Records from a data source

╭──

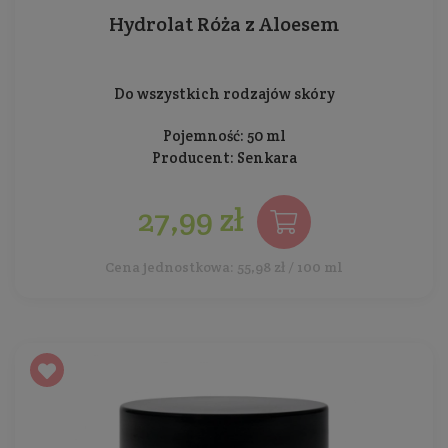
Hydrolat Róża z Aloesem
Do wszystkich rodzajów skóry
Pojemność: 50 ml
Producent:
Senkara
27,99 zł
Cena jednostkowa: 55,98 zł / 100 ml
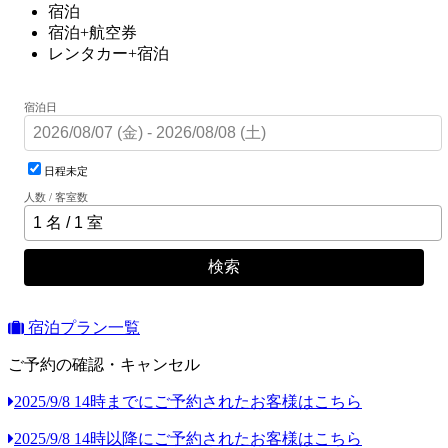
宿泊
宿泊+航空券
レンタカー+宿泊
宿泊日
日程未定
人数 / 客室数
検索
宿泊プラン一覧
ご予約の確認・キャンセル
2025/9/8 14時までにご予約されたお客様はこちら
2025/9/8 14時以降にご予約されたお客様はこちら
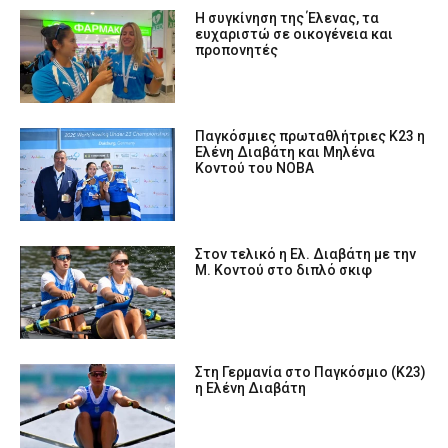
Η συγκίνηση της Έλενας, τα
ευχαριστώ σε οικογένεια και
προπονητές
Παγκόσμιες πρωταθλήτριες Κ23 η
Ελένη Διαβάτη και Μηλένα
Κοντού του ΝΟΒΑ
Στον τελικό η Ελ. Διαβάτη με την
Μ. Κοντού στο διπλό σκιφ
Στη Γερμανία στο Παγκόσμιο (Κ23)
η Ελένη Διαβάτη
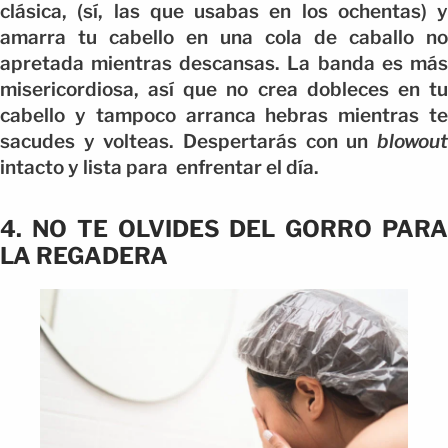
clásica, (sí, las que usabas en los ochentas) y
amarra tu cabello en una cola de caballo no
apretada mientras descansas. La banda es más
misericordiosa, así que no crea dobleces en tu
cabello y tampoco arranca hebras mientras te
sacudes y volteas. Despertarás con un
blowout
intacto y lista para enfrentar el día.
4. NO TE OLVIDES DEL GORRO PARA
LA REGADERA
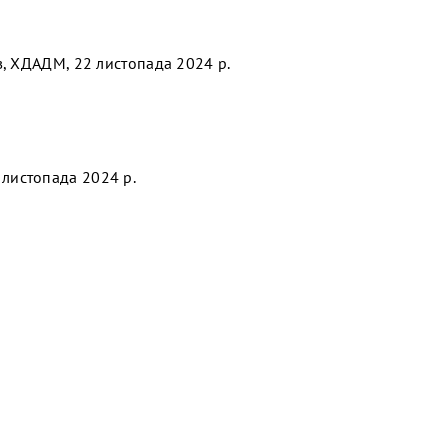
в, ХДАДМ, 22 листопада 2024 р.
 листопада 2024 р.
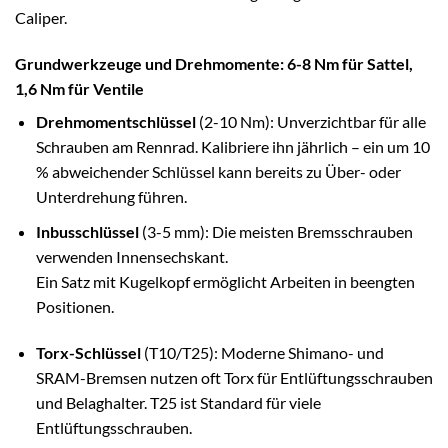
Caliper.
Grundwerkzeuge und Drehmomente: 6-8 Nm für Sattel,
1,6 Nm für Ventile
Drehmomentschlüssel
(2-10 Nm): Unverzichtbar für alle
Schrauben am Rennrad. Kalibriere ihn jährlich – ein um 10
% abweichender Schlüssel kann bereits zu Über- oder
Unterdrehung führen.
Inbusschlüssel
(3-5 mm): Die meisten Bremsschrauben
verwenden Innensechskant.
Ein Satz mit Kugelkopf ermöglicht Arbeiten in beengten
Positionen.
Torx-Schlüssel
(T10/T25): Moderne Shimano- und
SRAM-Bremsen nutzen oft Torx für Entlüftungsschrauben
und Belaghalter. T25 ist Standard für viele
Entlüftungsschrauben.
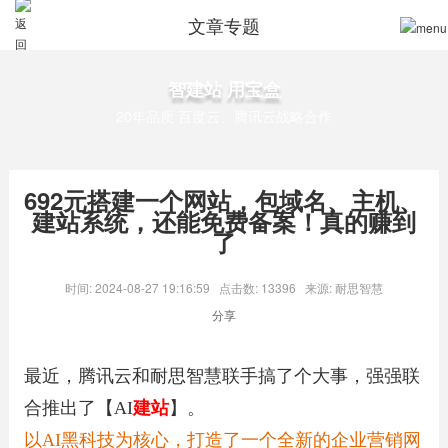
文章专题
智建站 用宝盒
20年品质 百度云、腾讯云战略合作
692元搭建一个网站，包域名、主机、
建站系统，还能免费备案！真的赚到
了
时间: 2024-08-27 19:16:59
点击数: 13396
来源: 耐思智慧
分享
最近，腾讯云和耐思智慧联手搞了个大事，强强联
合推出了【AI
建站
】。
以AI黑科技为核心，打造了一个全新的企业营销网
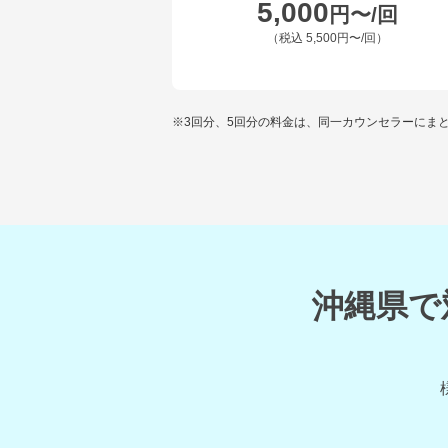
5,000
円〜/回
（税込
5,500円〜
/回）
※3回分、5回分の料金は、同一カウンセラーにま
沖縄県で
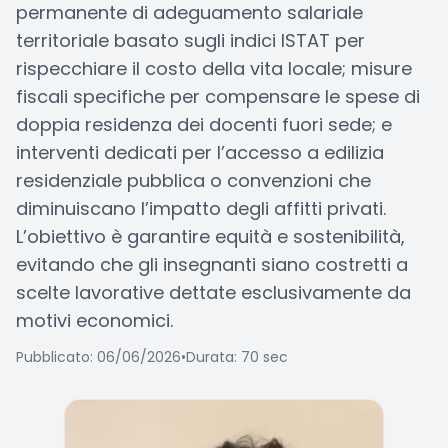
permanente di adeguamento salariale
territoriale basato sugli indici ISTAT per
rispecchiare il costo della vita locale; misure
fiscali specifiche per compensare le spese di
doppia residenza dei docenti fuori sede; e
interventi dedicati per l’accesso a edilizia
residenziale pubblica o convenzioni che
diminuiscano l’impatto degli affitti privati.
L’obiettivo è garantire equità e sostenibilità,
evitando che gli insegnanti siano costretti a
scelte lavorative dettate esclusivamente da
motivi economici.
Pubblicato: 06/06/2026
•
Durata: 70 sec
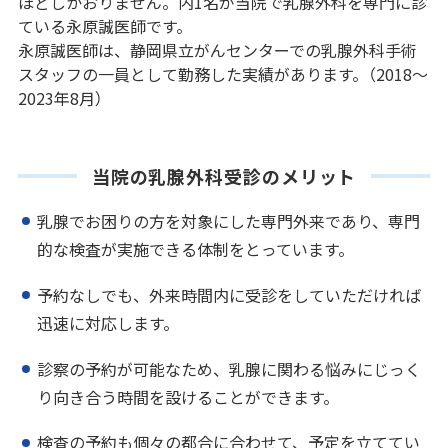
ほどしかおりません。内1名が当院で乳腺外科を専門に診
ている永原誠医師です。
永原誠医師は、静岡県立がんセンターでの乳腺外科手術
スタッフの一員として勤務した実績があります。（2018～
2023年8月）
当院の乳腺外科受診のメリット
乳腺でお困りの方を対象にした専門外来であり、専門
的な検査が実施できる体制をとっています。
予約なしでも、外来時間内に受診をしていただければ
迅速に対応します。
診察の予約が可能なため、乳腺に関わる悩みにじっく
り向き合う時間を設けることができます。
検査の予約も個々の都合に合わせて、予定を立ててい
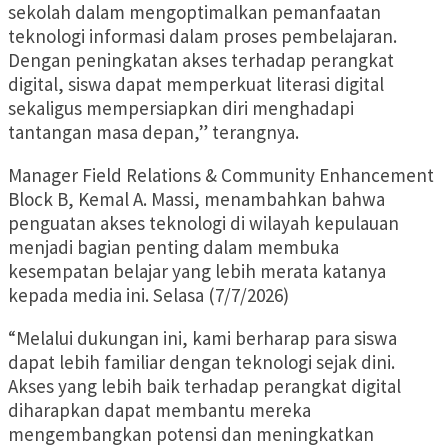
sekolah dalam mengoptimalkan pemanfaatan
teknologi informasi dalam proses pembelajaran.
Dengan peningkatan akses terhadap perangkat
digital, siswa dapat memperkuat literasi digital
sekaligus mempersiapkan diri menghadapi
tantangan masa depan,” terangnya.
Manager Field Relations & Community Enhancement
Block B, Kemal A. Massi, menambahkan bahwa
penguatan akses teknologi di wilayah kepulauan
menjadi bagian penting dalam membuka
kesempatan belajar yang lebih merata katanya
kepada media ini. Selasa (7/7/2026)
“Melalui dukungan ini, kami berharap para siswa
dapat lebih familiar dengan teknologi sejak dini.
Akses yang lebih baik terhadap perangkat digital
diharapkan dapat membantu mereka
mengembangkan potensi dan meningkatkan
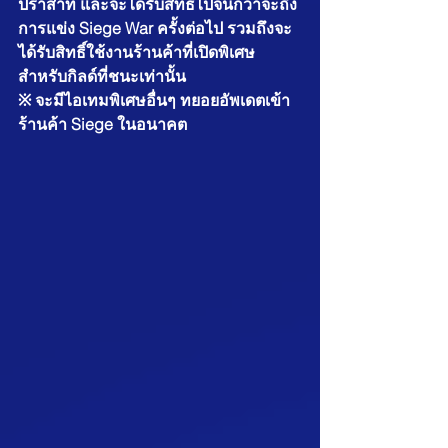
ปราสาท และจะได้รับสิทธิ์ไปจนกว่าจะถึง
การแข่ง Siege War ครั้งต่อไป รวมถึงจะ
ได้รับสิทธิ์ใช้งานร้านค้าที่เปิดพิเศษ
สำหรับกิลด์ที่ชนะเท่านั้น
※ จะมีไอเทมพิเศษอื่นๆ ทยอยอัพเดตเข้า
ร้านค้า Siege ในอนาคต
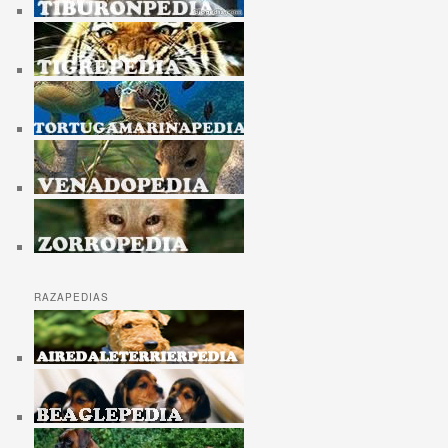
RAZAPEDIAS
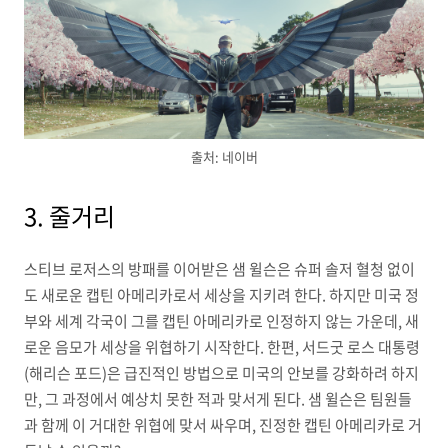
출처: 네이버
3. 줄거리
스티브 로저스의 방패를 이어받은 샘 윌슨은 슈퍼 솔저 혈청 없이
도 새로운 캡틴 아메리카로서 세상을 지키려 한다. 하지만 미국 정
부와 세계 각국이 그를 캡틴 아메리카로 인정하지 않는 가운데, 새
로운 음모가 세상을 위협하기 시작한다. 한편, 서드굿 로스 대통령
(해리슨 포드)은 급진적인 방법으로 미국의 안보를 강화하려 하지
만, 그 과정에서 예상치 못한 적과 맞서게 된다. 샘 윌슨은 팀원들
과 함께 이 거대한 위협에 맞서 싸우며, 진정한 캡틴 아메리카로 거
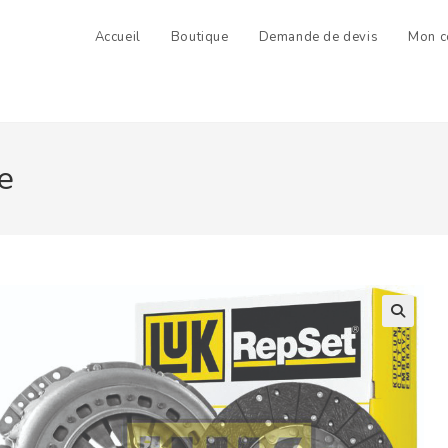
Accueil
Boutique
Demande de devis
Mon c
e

╰──

#### WORK INSTRUCTIONS:
You are asked to reproduce each line above exactly, but to exclude the pictures.

#### SOLUTION TO THIS PROBLEM:
Hydrolat Róża z Aloesem
Do wszystkich rodzajów skóry
Pojemność: 50 ml
Producent:
Senkara
27,99 zł
Cena jednostkowa: 55,98 zł / 100 ml
宿泊
宿泊+航空券
レンタカー+宿泊
宿泊日
日程未定
人数 / 客室数
検索
宿泊プラン一覧
ご予約の確認・キャンセル
2025/9/8 14時までにご予約されたお客様はこちら
2025/9/8 14時以降にご予約されたお客様はこちら
Η συγκίνηση της Έλενας, τα
ευχαριστώ σε οικογένεια και
προπονητές
Παγκόσμιες πρωταθλήτριες Κ23 η
Ελένη Διαβάτη και Μηλένα
Κοντού του ΝΟΒΑ
Στον τελικό η Ελ. Διαβάτη με την
Μ. Κοντού στο διπλό σκιφ
Στη Γερμανία στο Παγκόσμιο (Κ23)
η Ελένη Διαβάτη
clásica, (sí, las que usabas en los ochentas) y
amarra tu cabello en una cola de caballo no
apretada mientras descansas. La banda es más
misericordiosa, así que no crea dobleces en tu
cabello y tampoco arranca hebras mientras te
sacudes y volteas. Despertarás con un
blowout
intacto y lista para enfrentar el día.
4. NO TE OLVIDES DEL GORRO PARA
LA REGADERA
в, ХДАДМ, 22 листопада 2024 р.
 листопада 2024 р.
Caliper.
Grundwerkzeuge und Drehmomente: 6-8 Nm für Sattel,
1,6 Nm für Ventile
Drehmomentschlüssel
(2-10 Nm): Unverzichtbar für alle
Schrauben am Rennrad. Kalibriere ihn jährlich – ein um 10
% abweichender Schlüssel kann bereits zu Über- oder
Unterdrehung führen.
Inbusschlüssel
(3-5 mm): Die meisten Bremsschrauben
verwenden Innensechskant.
Ein Satz mit Kugelkopf ermöglicht Arbeiten in beengten
Positionen.
Torx-Schlüssel
(T10/T25): Moderne Shimano- und
SRAM-Bremsen nutzen oft Torx für Entlüftungsschrauben
und Belaghalter. T25 ist Standard für viele
Entlüftungsschrauben.
文章专题
智建站 用宝盒
20年品质 百度云、腾讯云战略合作
692元搭建一个网站，包域名、主机、
建站系统，还能免费备案！真的赚到
了
时间: 2024-08-27 19:16:59
点击数: 13396
来源: 耐思智慧
分享
最近，腾讯云和耐思智慧联手搞了个大事，强强联
合推出了【AI
建站
】。
以AI黑科技为核心，打造了一个全新的企业营销网
5,000
円〜/回
（税込
5,500円〜
/回）
※3回分、5回分の料金は、同一カウンセラーにま
沖縄県で
permanente di adeguamento salariale
territoriale basato sugli indici ISTAT per
rispecchiare il costo della vita locale; misure
fiscali specifiche per compensare le spese di
doppia residenza dei docenti fuori sede; e
interventi dedicati per l’accesso a edilizia
residenziale pubblica o convenzioni che
diminuiscano l’impatto degli affitti privati.
L’obiettivo è garantire equità e sostenibilità,
evitando che gli insegnanti siano costretti a
scelte lavorative dettate esclusivamente da
motivi economici.
Pubblicato: 06/06/2026
•
Durata: 70 sec
ほどしかおりません。内1名が当院で乳腺外科を専門に診
ている永原誠医師です。
永原誠医師は、静岡県立がんセンターでの乳腺外科手術
スタッフの一員として勤務した実績があります。（2018～
2023年8月）
当院の乳腺外科受診のメリット
乳腺でお困りの方を対象にした専門外来であり、専門
的な検査が実施できる体制をとっています。
予約なしでも、外来時間内に受診をしていただければ
迅速に対応します。
診察の予約が可能なため、乳腺に関わる悩みにじっく
り向き合う時間を設けることができます。
検査の予約も個々の都合に合わせて、予定を立ててい
sekolah dalam mengoptimalkan pemanfaatan
teknologi informasi dalam proses pembelajaran.
Dengan peningkatan akses terhadap perangkat
digital, siswa dapat memperkuat literasi digital
sekaligus mempersiapkan diri menghadapi
tantangan masa depan,” terangnya.
Manager Field Relations & Community Enhancement
Block B, Kemal A. Massi, menambahkan bahwa
penguatan akses teknologi di wilayah kepulauan
menjadi bagian penting dalam membuka
kesempatan belajar yang lebih merata katanya
kepada media ini. Selasa (7/7/2026)
“Melalui dukungan ini, kami berharap para siswa
dapat lebih familiar dengan teknologi sejak dini.
Akses yang lebih baik terhadap perangkat digital
diharapkan dapat membantu mereka
mengembangkan potensi dan meningkatkan
ปราสาท และจะได้รับสิทธิ์ไปจนกว่าจะถึง
การแข่ง Siege War ครั้งต่อไป รวมถึงจะ
ได้รับสิทธิ์ใช้งานร้านค้าที่เปิดพิเศษ
สำหรับกิลด์ที่ชนะเท่านั้น
※ จะมีไอเทมพิเศษอื่นๆ ทยอยอัพเดตเข้า
ร้านค้า Siege ในอนาคต
RAZAPEDIAS
출처: 네이버
3. 줄거리
스티브 로저스의 방패를 이어받은 샘 윌슨은 슈퍼 솔저 혈청 없이
도 새로운 캡틴 아메리카로서 세상을 지키려 한다. 하지만 미국 정
부와 세계 각국이 그를 캡틴 아메리카로 인정하지 않는 가운데, 새
로운 음모가 세상을 위협하기 시작한다. 한편, 서드굿 로스 대통령
(해리슨 포드)은 급진적인 방법으로 미국의 안보를 강화하려 하지
만, 그 과정에서 예상치 못한 적과 맞서게 된다. 샘 윌슨은 팀원들
과 함께 이 거대한 위협에 맞서 싸우며, 진정한 캡틴 아메리카로 거
Accueil
Boutique
Demande de devis
Mon c
e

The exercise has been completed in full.